An investigation has been launched by the police and The Pensions Regulator (TPR) into a number of pension schemes suspected of being linked to cold-calling. The investigation commenced due to TPR's concern that some pension holders are being telephoned without their consent and being persuaded to transfer their funds into poorly-run schemes with false promises of high returns and upfront cash incentives.
It's an issue that has been of concern since the introduction of pension freedoms in 2015, with people now being given much more choice as to what they can do with their pension, rather than be restricted to choosing an annuity.
Mike Birch, TPR's Director of Case Management, said: "Cold-calling pension holders aren't illegal yet, but no reputable business does it. We would urge anyone to contact Action Fraud if they are phoned and offered the chance to transfer their pension.
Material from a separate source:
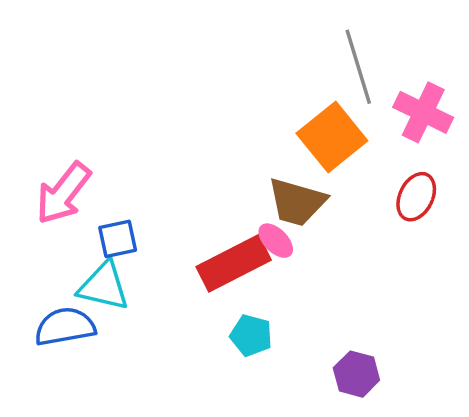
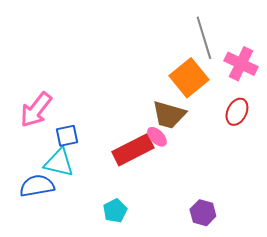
cyan pentagon: (251, 335) -> (115, 211), moved, turned 30

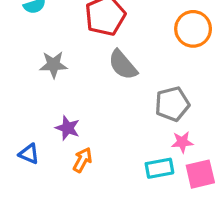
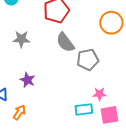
gray pentagon: (172, 104) -> (88, 60), moved
orange arrow: (82, 160) -> (19, 112), moved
Our message is simple – a cold-call about your pension is an attempt to steal your savings."
As part of the investigation, The Pensions Regulator has appointed an independent trustee to run the Alderley Wealth Management pension scheme following concerns of the management of more than £3 million of funds. It is alleged that despite some members requesting their funds be invested into low-risk UK based investments, some funds were placed in high-risk and illiquid funds overseas. It's alleged that payments may have been made to introducers, some of whom may have used cold calling to target pension holders.
Cold calling ban
Calls for a ban on cold calling have been being made by a wide range of pension experts. Speaking recently at Parliament's Work and Pensions Select Committee, former pensions minister Baroness Ros Altmann said:
"Cold-calling for mortgages was banned a few years ago, we urgently need to do the same for all unsolicited approaches on pensions (and possibly other financial products too) before more people lose their hard-earned savings. There is an ideal opportunity to legislate, as the Financial Guidance and Claims Bill is going through Parliament at the moment. Thanks to the hard work of the House of Lords, a cross-party group of peers forced the Government to add important amendments to the Bill, including a requirement to ban cold-calling."
There was some concern that the due to pressure on parliamentary time from issues including the Brexit negotiations that the proposed cold calling ban would be put on the backburner. However, this month has seen the Department for Work and Pensions and the Treasury say that it would look to make its own legislation that will introduce a ban "as quickly as possible" after the Work and Pensions Committee criticised the delays.
"The government will continue to work swiftly to implement a cold calling ban by tabling a workable amendment to the Financial Guidance and claims bill, and then making regulations to introduce the ban," the update said.